Below are some records. Repeat exactly the lines from the one containing "design elements in interior" through the final line.

============

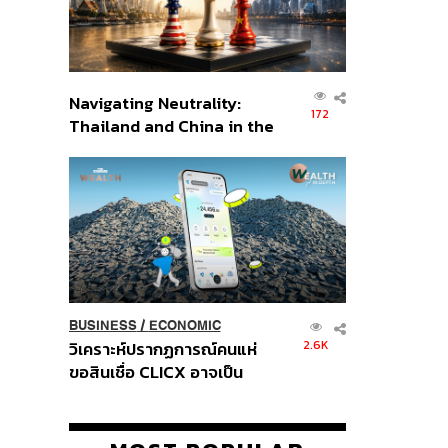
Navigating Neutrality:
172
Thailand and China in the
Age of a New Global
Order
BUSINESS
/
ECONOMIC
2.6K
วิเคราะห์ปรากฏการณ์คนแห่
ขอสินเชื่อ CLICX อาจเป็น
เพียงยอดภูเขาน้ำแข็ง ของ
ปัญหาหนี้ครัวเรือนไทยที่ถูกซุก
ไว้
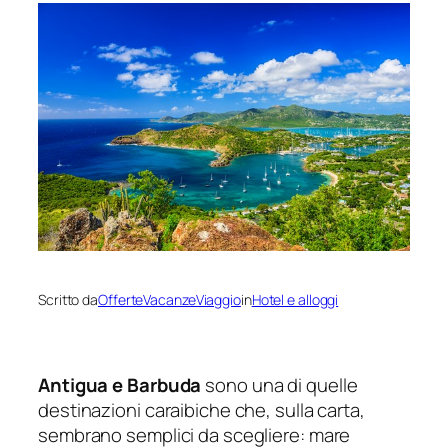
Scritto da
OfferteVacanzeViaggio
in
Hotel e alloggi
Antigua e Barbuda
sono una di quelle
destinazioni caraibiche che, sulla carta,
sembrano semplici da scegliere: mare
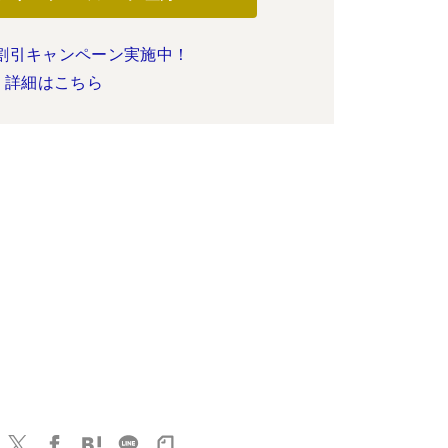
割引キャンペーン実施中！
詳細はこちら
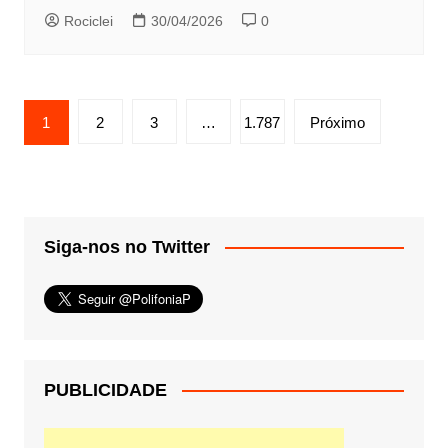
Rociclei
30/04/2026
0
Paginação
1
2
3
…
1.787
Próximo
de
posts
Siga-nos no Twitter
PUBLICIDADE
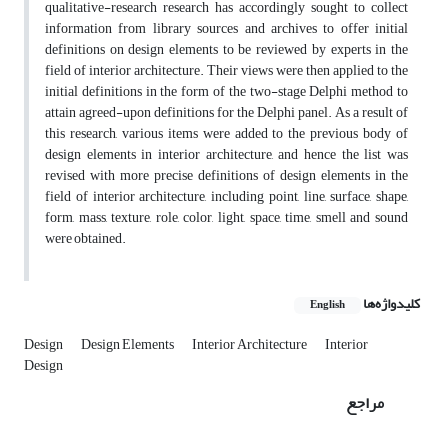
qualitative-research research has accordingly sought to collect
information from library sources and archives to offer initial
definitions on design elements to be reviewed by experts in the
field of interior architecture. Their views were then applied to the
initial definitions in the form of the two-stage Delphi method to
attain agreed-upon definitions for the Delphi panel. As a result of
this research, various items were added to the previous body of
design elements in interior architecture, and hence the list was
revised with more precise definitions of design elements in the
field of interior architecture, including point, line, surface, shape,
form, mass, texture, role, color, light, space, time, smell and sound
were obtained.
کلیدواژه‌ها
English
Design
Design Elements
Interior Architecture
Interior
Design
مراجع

============

**Solution to the problem:**
design elements in interior architecture, and hence the list was
revised with more precise definitions of design elements in the
field of interior architecture, including point, line, surface, shape,
form, mass, texture, role, color, light, space, time, smell and sound
were obtained.
کلیدواژه‌ها
English
Design
Design Elements
Interior Architecture
Interior
Design
مراجع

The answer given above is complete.